Avi Shick has written an op-ed in the New York Daily News supporting that decision – asking New York  Mayor, Bill de Blasio to rescind the requirement for informed consent. Avi is basically saying that the government should keep its nose out of our business. What about the health issue? He calls their argument about that weak. Among other things he says the following: 
To start, none of the experts the city relied upon were able to scientifically link any specific case of herpes to metzitzah b’peh . The expert affidavits that they submitted said only that it is “biologically plausible” that the virus can be transmitted through metzitzah b’peh , which, they assert, increases the risk of transmission. 
Even more damaging is that the rule targets only the few infections that arise after circumcision, even though the vast majority of newborn herpes infections are linked to other factors. 
As the court put it, the regulation “pertains to religious conduct associated with a small percentage of (herpes) infection cases among infants, while leaving secular conduct associated with a larger percentage of such infections unaddressed.” 
By focusing solely on a small subset of babies’ herpes cases while ignoring all others, the city invites skepticism about whether it was truly driven by a desire to improve health — or just wanted to regulate religion.
I have to disagree with him… and with the federal court’s decision. While I respect the right of any Jew in this country to practice their religion the way they see fit including doing MbP, I do not concede the right to do so without informing parents of a potential risk to their baby’s health.
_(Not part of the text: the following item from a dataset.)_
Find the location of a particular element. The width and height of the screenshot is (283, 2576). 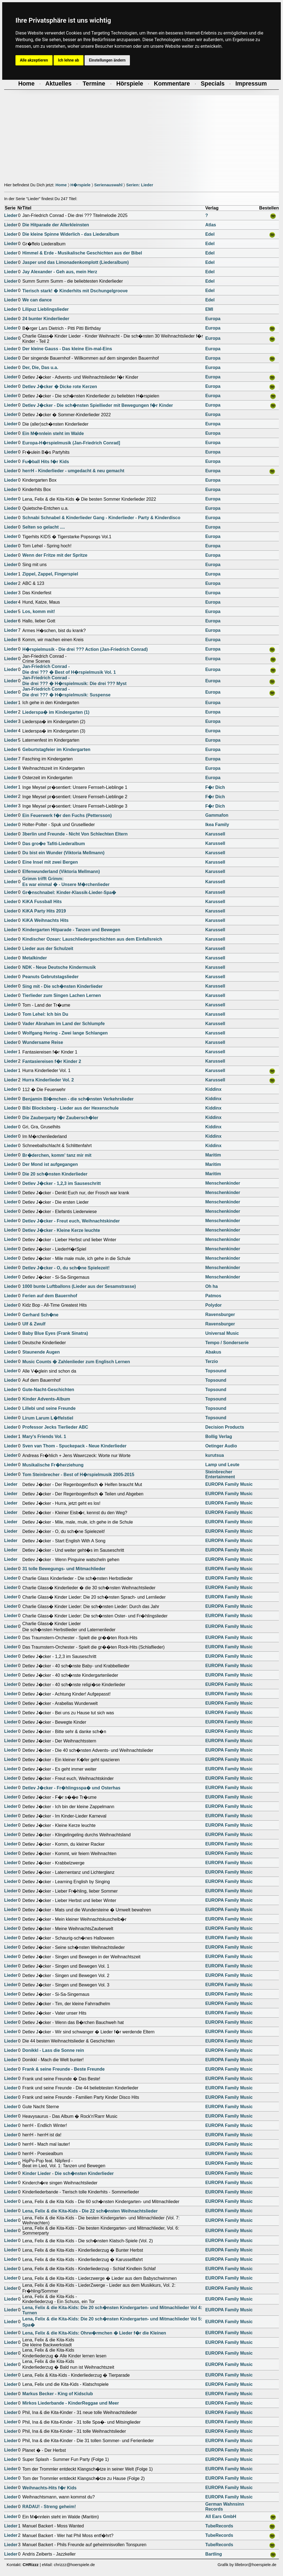

Patmos is located at coordinates (213, 1295).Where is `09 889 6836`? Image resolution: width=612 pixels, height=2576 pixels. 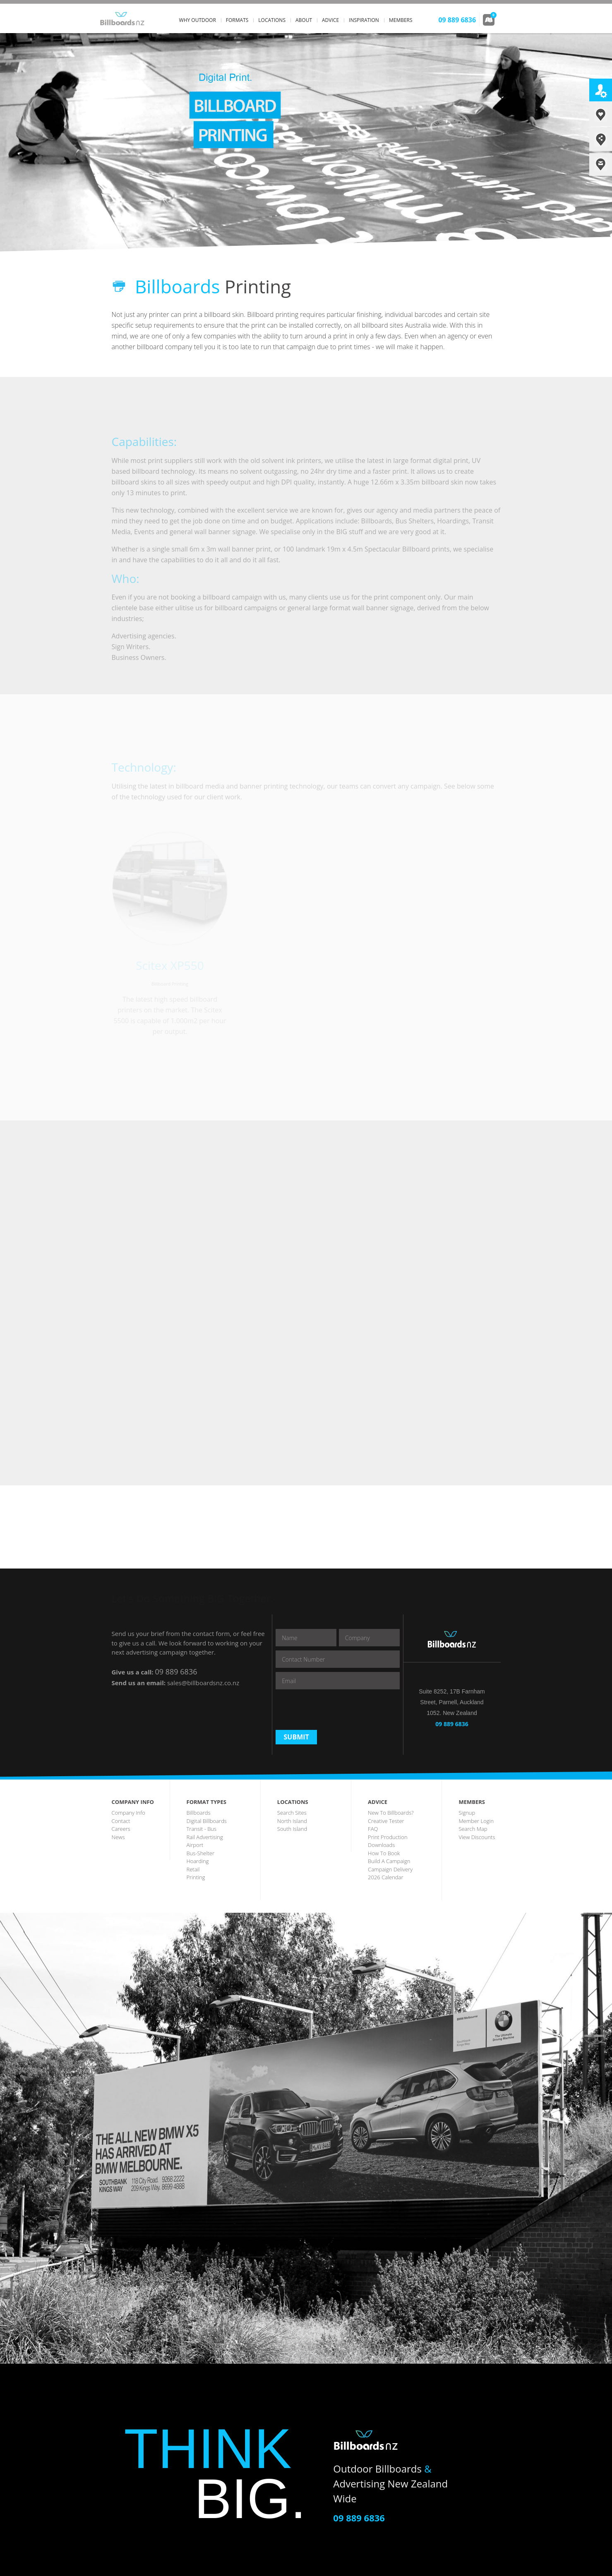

That it hasn’t yet been conclusively established that earlier deaths from herpes infections were the direct result of MbP by a Mohel who had an active herpes virus - does not mean it didn’t. Especially when circumstantial evidence suggests that it did.

Furthermore, I trust that the New York City Health Department has no ax to grind with Judaism and is only interested in preventing unnecessary disease and death. Even if it is rare - as it seems to be - if even one baby can be spared because of this rule, it is worth it.

No one is denying the procedure itself.  MbP remains legal. That’s probably because the board of health realizes that deaths from herpes transmission form a Mohel is rare. But parents have a right to be informed of the potential dangers as well as to know that there are many Poskim that rule MbP is not a Halachic requirement. That Metzitza can be Halachicly done in more sterile ways. Once so informed, they can choose wisely. If they choose to still do MbP on their child, that is a calculated risk they should be allowed to take.

I have no love of government regulation on issues that touch upon our beliefs and practices. Ordinarily I am completely opposed to them. I would prefer if we would self regulate on this issue. If for example Agudah would issue the warning themselves and list the pros and cons of MbP - along with the various opinions about whether MbP is a requirement or not - I would prefer that.

But there is little to no chance of them doing so. Possible infections from MbP will never be mentioned. They probably feel that incidences of a baby getting herpes as a result of an infected Mohel is so rare that it is not even worth mentioning.  They will also point to the fact that MbP has been practiced for centuries without issue. And they will argue that there has as of yet there has been no conclusive link between a Mohel with herpes transmitting via MbP to a baby who died of it.

They will also argue that MbP is less dangerous than Mila itself – so that using the ‘health argument’ should argue for a similar warning about Mila!

That may be true. But one cannot argue with a commandment by the Divine. Every male Jew is required to have a Bris. And from a health standpoint, current thinking by the medical community is that the health benefits of circumcision outweigh the risks.

The bottom line for me is that knowledge is power. Parents need to know the risks and they need to know the Halacha of any medical procedure done on their child. I don’t really see any other way to approach it. If we will not inform ourselves, then the government needs to do it for us.